The British collaborators with the Normans would pass down the "higher class" sentiment of the use of French. Until fairly recently, French was the international language. Italian ambassadors probably spoke it.


----------



## Will Scarlet (Sep 5, 2021)

alltheleaves said:


> The British collaborators with the Normans



British collaboration, as you call it, was achieved through coercion, blackmail and the taking of hostages. No doubt the same was true for the Italian and Sicilian collaborators.


----------



## Phoenician Hunter (Sep 23, 2021)

I just wanted to add this interesting translation that was recently brought to my attention. It's another example of how important understanding Latin is to unlocking their word spells.


----------



## Jd755 (Sep 23, 2021)

And another.


----------



## yoxdo (Sep 26, 2021)

Phoenician Hunter said:


> No I don’t agree. Different languages (words) have a different vibration (frequency). Languages are like operating systems they are not all the same, they provide different functions and abilities. This can clearly be seen when comparing a simple nomadic language compared with a highly developed language like Latin or English. This is explained in the book.
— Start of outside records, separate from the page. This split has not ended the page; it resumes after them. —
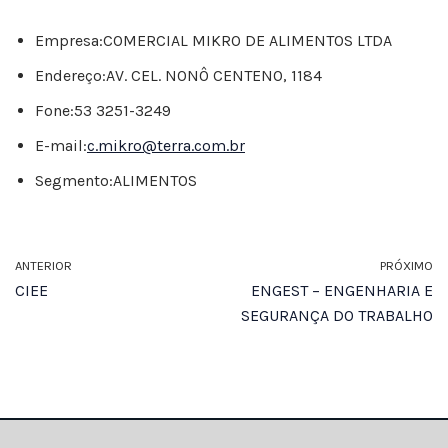
Empresa:
COMERCIAL MIKRO DE ALIMENTOS LTDA
Endereço:
AV. CEL. NONÔ CENTENO, 1184
Fone:
53 3251-3249
E-mail:
c.mikro@terra.com.br
Segmento:
ALIMENTOS
ANTERIOR
PRÓXIMO
CIEE
ENGEST – ENGENHARIA E
SEGURANÇA DO TRABALHO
I read the book and you really didn’t discuss frequency only maybe two slides which didn’t really explain much then you went off into Maxwell land.


----------



## Phoenician Hunter (Sep 28, 2021)

yoxdo said:


> I read the book and you really didn’t discuss frequency only maybe two slides which didn’t really explain much then you went off into Maxwell land.


I feel slightly aggrieved by your comment. Firstly I am quite aware of the importance of frequency, I did not believe it necessary for the purpose of my message to dedicate any more pages to it in my book. Topics touched upon in the book can and should be researched further by the reader if they so please. I cannot cover everything in-depth as I will not be able to give it the attention it deserves. Secondly, although I have problems with some of the things Maxwell reveals his knowledge on maritime law is accurate and verifiable by many independent sources. It’s prudent to focus on the message not the messenger.


----------



## _harris (Oct 8, 2021)

FAELAGUM said:


> Yes! I agree. Russian is a much more fluid language where you can shape endings and make sense. While English is so confined people will kind of judge you if you try making your own English. Real snobbish!


For me, that's really not the case, I'm very free and wandering with my use of language, and making words with parts of other words to describe stuff is very natural to me  and add in some bits of other languages... I have a lot of fun with words! (terrible at writing though ahha)

I think maybe just a lot of English speaking folks are too rigid with their use of language, and not so imaginative? 
Please don't tar us all with the same brush


----------



## Roxy (Dec 2, 2021)

Phoenician Hunter said:


> *The Secret World of Words: How the English language is used to control and manipulate you. *
> 
> This eBook is an accumulation of around 30 years of my personal research. I have come to the realisation that most of our thoughts, ideas and beliefs are not our own. Throughout this book I hope to demonstrate just how language is and has been used to program your very thoughts and behaviour. I also examine the current cultural climate in the West and what I believe the Great Reset is really about.
> 
> ...


Apologies, I can't find your ebook with the link on wixsite, am I missing it ?


----------



## Blackdiamond (Dec 2, 2021)

This isnt really a reply to the post, but it is a question about these words till i can get a thread about going. No better place to ask then here:

Etruscans
𐌓𐌀𐌔𐌄𐌍𐌍𐌀
_Rasenna

These people, can they be connected to any other Rus (modern big Russia would be many small Rus forgotten + Siberia etc.) 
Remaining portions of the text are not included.